Perovskites – materials of the future in optical communication
Researchers at the universities of Linköping and Shenzhen have shown how an inorganic perovskite can be made into a cheap and efficient photodetector that transfers both text and music. "It's a promising material for future rapid optical communication", says Feng Gao, researcher at Linköping University.
"Perovskites of inorganic materials have a huge potential to influence the development of optical communication. These materials have rapid response times, are simple to manufacture, and are extremely stable." So says Feng Gao, senior lecturer at LiU who, together with colleagues who include Chunxiong Bao, postdoc at LiU, and scientists at Shenzhen University, has published the results in the prestigious journal Advanced Materials.
All optical communication requires rapid and reliable photodetectors – materials that capture a light signal and convert it into an electrical signal. Current optical communication systems use photodetectors made from materials such as silicon and indium gallium arsenide. But these are expensive, partly because they are complicated to manufacture. Moreover, these materials cannot to be used in some new devices, such as mechanically flexible, light-weight or large-area devices.
Researcher have been seeking cheap replacement, or at least supplementary, materials for many years, and have looked at, for example, organic semi-conductors. However, the charge transport of these has proved to be too slow. A photodetector must be rapid.
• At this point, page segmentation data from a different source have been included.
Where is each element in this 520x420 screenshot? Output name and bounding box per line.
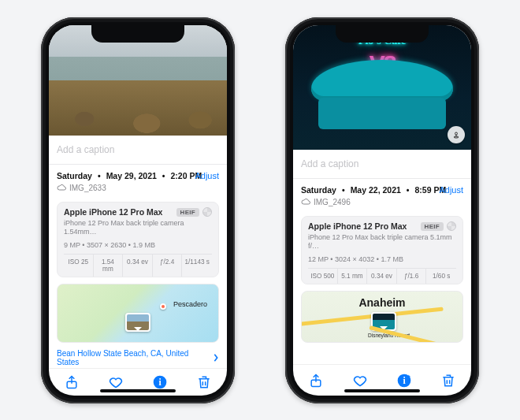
format-badge: HEIF bbox=[176, 208, 199, 217]
device-notch bbox=[91, 25, 184, 43]
format-badge: HEIF bbox=[421, 222, 444, 231]
exif-iso: ISO 25 bbox=[64, 255, 94, 277]
map-preview[interactable]: Anaheim Disneyland Resort bbox=[301, 291, 463, 343]
caption-placeholder: Add a caption bbox=[57, 144, 114, 155]
screen: Add a caption Saturday May 29, 2021 2:20… bbox=[49, 25, 227, 396]
location-link[interactable]: Bean Hollow State Beach, CA, United Stat… bbox=[57, 348, 219, 368]
delete-button[interactable] bbox=[195, 374, 213, 391]
map-poi-label: Disneyland Resort bbox=[368, 333, 410, 338]
delete-button[interactable] bbox=[440, 372, 457, 389]
exif-iso: ISO 500 bbox=[308, 269, 338, 284]
lens-description: iPhone 12 Pro Max back triple camera 5.1… bbox=[308, 233, 456, 251]
home-indicator bbox=[344, 389, 420, 392]
exif-panel: Apple iPhone 12 Pro Max HEIF iPhone 12 P… bbox=[57, 202, 219, 277]
favorite-button[interactable] bbox=[351, 372, 369, 389]
weekday: Saturday bbox=[57, 171, 92, 180]
map-thumbnail bbox=[125, 313, 150, 332]
icloud-icon bbox=[57, 183, 66, 192]
lens-description: iPhone 12 Pro Max back triple camera 1.5… bbox=[64, 219, 212, 237]
map-thumbnail bbox=[371, 312, 396, 331]
photo-hero[interactable]: Flo's Cafe V8 bbox=[293, 25, 471, 150]
resolution-spec: 9 MP • 3507 × 2630 • 1.9 MB bbox=[64, 241, 212, 250]
adjust-button[interactable]: Adjust bbox=[439, 185, 463, 195]
adjust-button[interactable]: Adjust bbox=[195, 171, 219, 180]
location-text: Bean Hollow State Beach, CA, United Stat… bbox=[57, 349, 213, 366]
date-meta: Saturday May 22, 2021 8:59 PM Adjust IMG… bbox=[293, 179, 471, 210]
phone-mockup-left: Add a caption Saturday May 29, 2021 2:20… bbox=[41, 17, 235, 403]
exif-focal: 5.1 mm bbox=[338, 269, 368, 284]
caption-placeholder: Add a caption bbox=[301, 158, 358, 169]
chevron-right-icon bbox=[213, 354, 219, 362]
exif-ev: 0.34 ev bbox=[367, 269, 397, 284]
share-button[interactable] bbox=[63, 374, 80, 391]
device-name: Apple iPhone 12 Pro Max bbox=[64, 207, 162, 217]
svg-point-4 bbox=[454, 136, 459, 138]
device-name: Apple iPhone 12 Pro Max bbox=[308, 221, 407, 231]
svg-point-3 bbox=[455, 132, 458, 135]
date-meta: Saturday May 29, 2021 2:20 PM Adjust IMG… bbox=[49, 165, 227, 195]
map-pin-icon bbox=[160, 303, 166, 310]
exif-shutter: 1/60 s bbox=[426, 269, 456, 284]
share-button[interactable] bbox=[307, 372, 325, 389]
weekday: Saturday bbox=[301, 185, 336, 195]
screen: Flo's Cafe V8 Add a caption Saturday May… bbox=[293, 25, 471, 396]
device-notch bbox=[336, 25, 429, 43]
exif-focal: 1.54 mm bbox=[94, 255, 124, 277]
exif-panel: Apple iPhone 12 Pro Max HEIF iPhone 12 P… bbox=[301, 216, 463, 284]
caption-field[interactable]: Add a caption bbox=[293, 150, 471, 179]
info-button[interactable]: i bbox=[151, 374, 169, 391]
filename: IMG_2633 bbox=[69, 184, 106, 192]
date: May 22, 2021 bbox=[351, 185, 401, 195]
exif-ev: 0.34 ev bbox=[123, 255, 153, 277]
resolution-spec: 12 MP • 3024 × 4032 • 1.7 MB bbox=[308, 255, 456, 264]
map-pin-label: Pescadero bbox=[173, 300, 207, 308]
map-city-label: Anaheim bbox=[358, 296, 405, 309]
exif-aperture: ƒ/2.4 bbox=[153, 255, 183, 277]
filename: IMG_2496 bbox=[314, 198, 351, 206]
photo-cafe-scene: Flo's Cafe V8 bbox=[293, 25, 471, 150]
caption-field[interactable]: Add a caption bbox=[49, 136, 227, 165]
sensor-icon bbox=[447, 221, 456, 231]
home-indicator bbox=[100, 389, 176, 392]
ar-lookup-button[interactable] bbox=[448, 126, 465, 143]
phone-mockup-right: Flo's Cafe V8 Add a caption Saturday May… bbox=[285, 17, 479, 403]
info-button-sparkle[interactable]: i bbox=[396, 372, 413, 389]
exif-shutter: 1/1143 s bbox=[182, 255, 212, 277]
icloud-icon bbox=[301, 197, 310, 206]
map-preview[interactable]: Pescadero bbox=[57, 284, 219, 343]
exif-aperture: ƒ/1.6 bbox=[397, 269, 427, 284]
date: May 29, 2021 bbox=[106, 171, 157, 180]
favorite-button[interactable] bbox=[107, 374, 124, 391]
sensor-icon bbox=[202, 207, 212, 217]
The new perovskite materials have been extremely interesting in research since 2009, but the focus has been on their use in solar cells and efficient light-emitting diodes. Feng Gao, researcher in Biomolecular and Organic Electronics at LiU, was awarded a Starting Grant of EUR 1.5 million from the European Research Council (ERC) in the autumn of 2016, intended for research into using perovskites in light-emitting diodes.
Perovskites form a completely new family of semi-conducting materials that are defined by their crystal structures. They can consist of both organic and inorganic substances. They have good light-emitting properties and are easy to manufacture. For applications such as light-emitting diodes and efficient solar cells, most interest has been placed on perovskites that consist of an organic substance (containing carbon and hydrogen), metal, and halogen (fluorine, chlorine, bromine or iodine) ions. However, when this composition was used in photodetectors, it proved to be too unstable.
The results changed, however, when Chunxiong Bao used the right materials, and managed to optimise the manufacturing process and the structure of the film.
The film in the new perovskite, which contains only inorganic elements (caesium, lead, iodine and bromine), has been tested in a system for optical communication, which confirmed its ability to transfer both text and images, rapidly and reliably. The quality didn't deteriorate, even after 2,000 hours at room temperature.
"It's very gratifying that we have already achieved results that are very close to application," says Feng Gao, who leads the research, together with Professor Wenjing Zhang at Shenzhen University.